In the final days before the meet, I produced meet programmes for printing and extracted statistics about competitors for use in the handouts to competitors. PPMG Administration required full updates on any changes to the entries for the swimming competition, so I used Trello to manage my workflow. I created boards for To Do, Doing, Waiting, Done, PPMG Informed and PPMG Information Not Required. When a new change request came in via any channel(email, phone, etc), I immediately created a card for it in To Do. Where changes could not be actioned due to further information needed, these were put into Waiting, with notes about the next action required. Once complete each card was moved into Done. From there I made a decision on whether or not PPMG Administration need to be informed. If so, I emailed it to them in the next batch and once done moved the card to PPMG Informed. Otherwise I’d put the card into PPMG Information Not Required, for changes that PPMG Administration didn’t need to know about. This allowed me to keep PPMG Administration fully informed on all changes they needed.  

Unfortunately, there were some data corruption issues in the import this time. Some non-master’s member entrants were imported into the system as female incorrectly. This was quickly corrected before the day the meet started. It was isolated to just a small subset of the entries and they were able to be manually checked. The few that were missed were fixed when entrants checked the draft entry list. Others had club information not import correctly, partially because international masters were non-consistent about how they provided their club details. This would have to be resolved as the meet proceeded. 

During the Competition

During the competition I oversaw all matters related to event entries and results. Actual operation of the timing system(Quantum Automated Officiating Equipment or AOE) and the meet software(Hy-Tek Meet Manager 7) was handled by two highly skilled contracted staff members who work with the venue on a regular basis. 

My role was to act as an interface between Masters Swimming Queensland and the recording staff to ensure that MSQ’s needs were met. I was responsible for changes to the programme, entries and the integrity of the results. 

Where changes were to be made to the programme on future days, I would handle these each night after competition. Where a change was to be made in a future event on the same competition day, this was handled by the recording operator. Changes to the currently running event were delegated to the Marshalling team, who would then inform recording. This approach enables us to ensure that entrants are able to flexibly change their entries as needed. If a competitor arrives late for a heat, marshalling is able to put them into an empty lane from another heat.
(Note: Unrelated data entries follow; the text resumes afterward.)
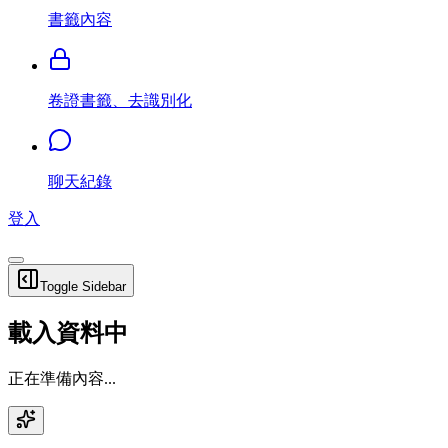
書籤內容
卷證書籤、去識別化
聊天紀錄
登入
Toggle Sidebar
載入資料中
正在準備內容...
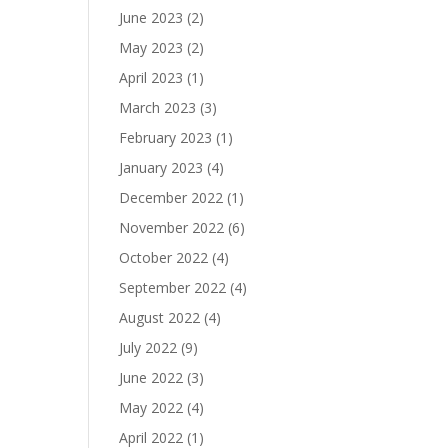
June 2023
(2)
May 2023
(2)
April 2023
(1)
March 2023
(3)
February 2023
(1)
January 2023
(4)
December 2022
(1)
November 2022
(6)
October 2022
(4)
September 2022
(4)
August 2022
(4)
July 2022
(9)
June 2022
(3)
May 2022
(4)
April 2022
(1)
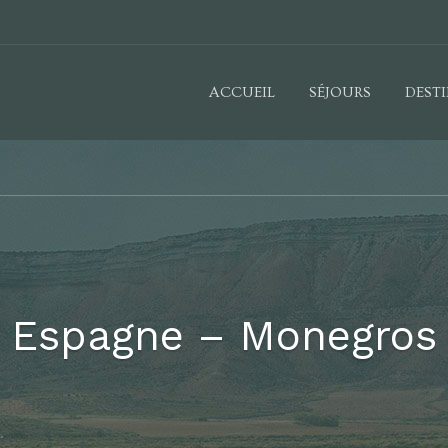
ACCUEIL
SÉJOURS
DEST
Espagne – Monegros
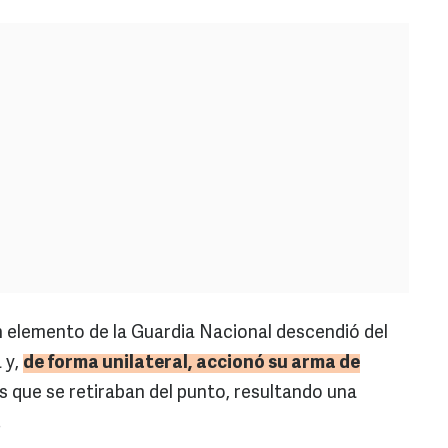
un elemento de la Guardia Nacional descendió del
 y,
de forma unilateral,
accionó su arma de
 que se retiraban del punto, resultando una
.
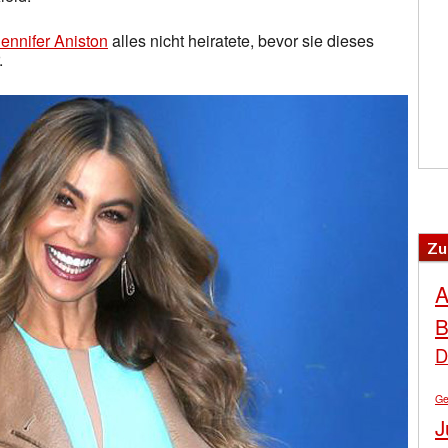
Jennifer Aniston
alles nicht heiratete, bevor sie dieses
.
Zu
A
B
D
Ge
J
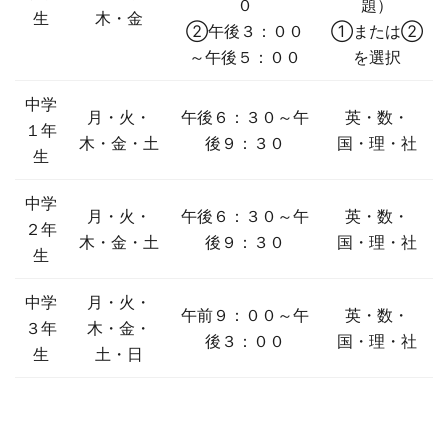
０
題）
生
木・金
②午後３：００
①または②
～午後５：００
を選択
中学
月・火・
午後６：３０～午
英・数・
１年
木・金・土
後９：３０
国・理・社
生
中学
月・火・
午後６：３０～午
英・数・
２年
木・金・土
後９：３０
国・理・社
生
中学
月・火・
午前９：００～午
英・数・
３年
木・金・
後３：００
国・理・社
生
土・日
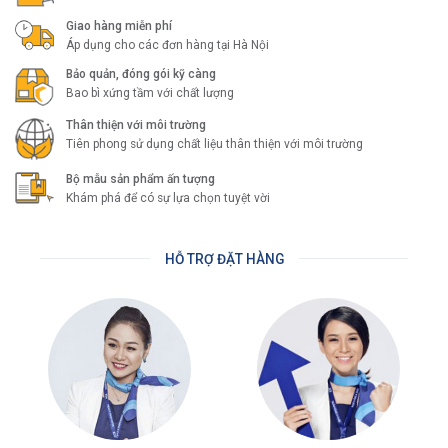
Giao hàng miễn phí
Áp dụng cho các đơn hàng tại Hà Nội
Bảo quản, đóng gói kỹ càng
Bao bì xứng tầm với chất lượng
Thân thiện với môi trường
Tiên phong sử dụng chất liệu thân thiện với môi trường
Bộ mẫu sản phẩm ấn tượng
Khám phá để có sự lựa chọn tuyệt vời
HỖ TRỢ ĐẶT HÀNG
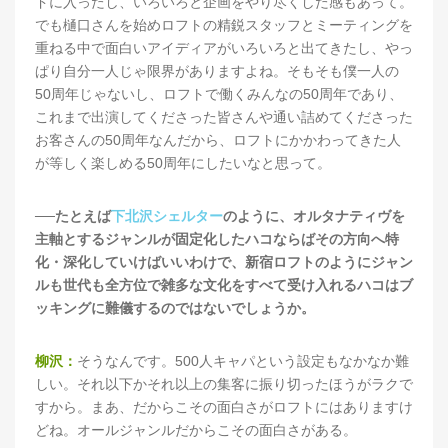
ドに入ったし、いろいろと企画をやり尽くした感もあって。
でも樋口さんを始めロフトの精鋭スタッフとミーティングを
重ねる中で面白いアイディアがいろいろと出てきたし、やっ
ぱり自分一人じゃ限界がありますよね。そもそも僕一人の
50周年じゃないし、ロフトで働くみんなの50周年であり、
これまで出演してくださった皆さんや通い詰めてくださった
お客さんの50周年なんだから、ロフトにかかわってきた人
が等しく楽しめる50周年にしたいなと思って。
──たとえば
下北沢シェルター
のように、オルタナティヴを
主軸とするジャンルが固定化したハコならばその方向へ特
化・深化していけばいいわけで、新宿ロフトのようにジャン
ルも世代も全方位で雑多な文化をすべて受け入れるハコはブ
ッキングに難儀するのではないでしょうか。
柳沢：
そうなんです。500人キャパという設定もなかなか難
しい。それ以下かそれ以上の集客に振り切ったほうがラクで
すから。まあ、だからこその面白さがロフトにはありますけ
どね。オールジャンルだからこその面白さがある。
Provided the information is given to recording in a timely fashion, the scoreboard and result information can be immediately updated to reflect the change and to ensure that the correct person receives the correct change. 

I’ve always taken the approach that if I can accomodate an entrant’s request for a change, I will. I want the competitors to enjoy the event as much as possible, so they’ll want to return again in the future. Arbitrary rules based on perceived data management limitations prevent this. With the right team and the right procedures in place, result data management doesn’t limit changes to sporting event entries. In sporting events where individuals are competing directly by their own performance there is no good reason to not allow changes to programmes right up to the last minute.

Daily Routine

During a large swim meet my start of day routine is as follows:

  1. Check overnight scratchings and programme change requests. Action where possible.
  2. Produce a Meet Manager backup file for start of day, provide to Meet Manager operator.
  3. Produce Marshalling Sheets and provide to Marshalling, so they can get started with organising events and heats for the day. I also provide Marshalling with two copies of the programme.
  4. Produce Lane Sheets and provide to Chief Timekeeper, so they can be distributed to Lane Timekeepers.
  5. Produce programmes for the refereeing officials as necessary.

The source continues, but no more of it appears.